By Claudie Benjamin
For at least ten years before the Covid period, the trend in paint colors for many apartments of the Upper West Side leaned toward variations in a palette of whites and grays. Over the last months, the mood has changed and customers are definitely painting or having their walls painted in richer, deeper and more vibrant colors. Joe Cacciola, Store Manager of Janovic Paint & Decorating Center at 159 West 72nd Street, can’t be sure if the change is attributable to the feeling that spending most of the time at home brings on a need for color, or if it’s for other reasons, “But I definitely see the change,” he says.
Joe has been immersed in color and paint for at least 20 years. “I look at color all day long.” He started out professionally as an easel painter, who ground his own pigments. He was also taking jobs to do wall painting to pay the rent. From there, beginning 15 years ago he started working at Janovic as a salesman, eventually becoming store manager. The job is in large part providing step by step guidance to do-it-yourself customers, a group that has grown in recent months. Joe and other Janovic staff also regularly address the needs of contractors working for customers and their decorators who usually know exactly what they want and expect “5 star” service. “We stand by our reputation as a ‘Color Authority’”.

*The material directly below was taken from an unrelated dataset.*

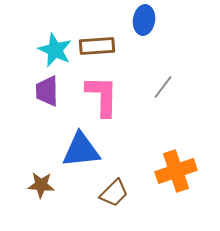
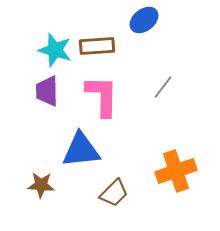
blue ellipse: rotated 44 degrees clockwise
cyan star: rotated 8 degrees counterclockwise
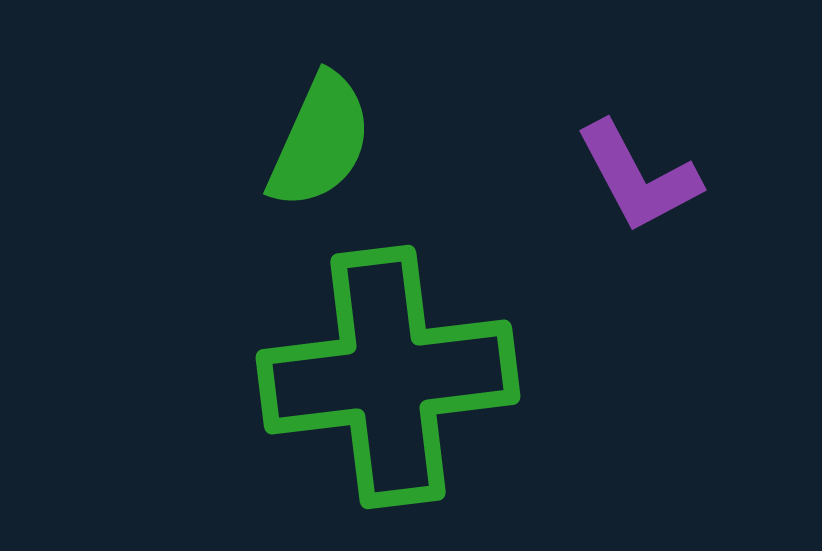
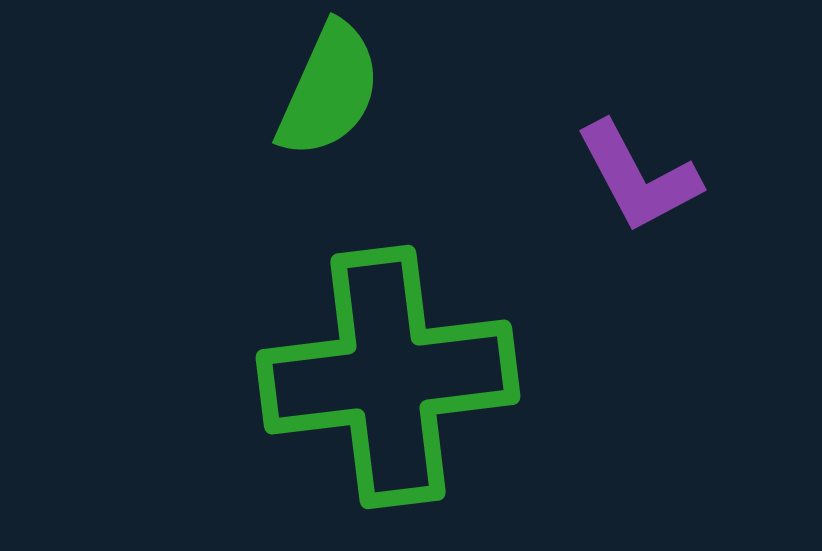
green semicircle: moved 9 px right, 51 px up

Joe and other staff take pride that their business has mixed and supplied paint to hundreds of regular local customers who return year after year, as well as for huge projects like the restoration of the King’s Theater, a former movie palace in Brooklyn. “It’s amazing,” Joe says. The Janovic website also lists supplying paint for the Museum of Modern Art, the New York Library and The Manhattan Park Pool.

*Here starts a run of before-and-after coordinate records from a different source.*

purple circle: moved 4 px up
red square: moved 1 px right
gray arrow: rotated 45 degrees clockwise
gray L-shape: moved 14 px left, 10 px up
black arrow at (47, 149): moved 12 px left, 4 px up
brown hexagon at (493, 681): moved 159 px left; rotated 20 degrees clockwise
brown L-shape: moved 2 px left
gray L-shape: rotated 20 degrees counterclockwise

Janovic was already an established paint store when it opened its West 72nd Street location in 1973. Established on the East Side in 1883, a dozen locations followed, with Janovic becoming the go-to location for home decoration in a half dozen NYC neighborhoods.
Longtime employees, like Joe, have often worked at multiple locations and respect the skills of fellow employees. Speaking about Ray Vargas who works in the Hell’s Kitchen store, Joe says he’s an extraordinary mixer: “the best mixer in the world”. What does that mean? Joe explains that customers, particularly from high rent neighborhoods who are paying top dollar, expect their paint to match perfectly with paint samples of existing painted surfaces, upholstery or floor coverings.
In this age of technology, an instrument called a spectrometer is able to scan a sample and provide specifications for mixing paint to ensure a precise match. However, with someone like Vargas, the technology is superfluous; he has the intuitive skills, knowledge of paint and experience to produce a nearly exact match. At the West 72nd Street store, Joe can also perform this kind of magic. “Although business is down 20 percent related to Covid-related conditions” Joe says, “I feel lucky to be working.”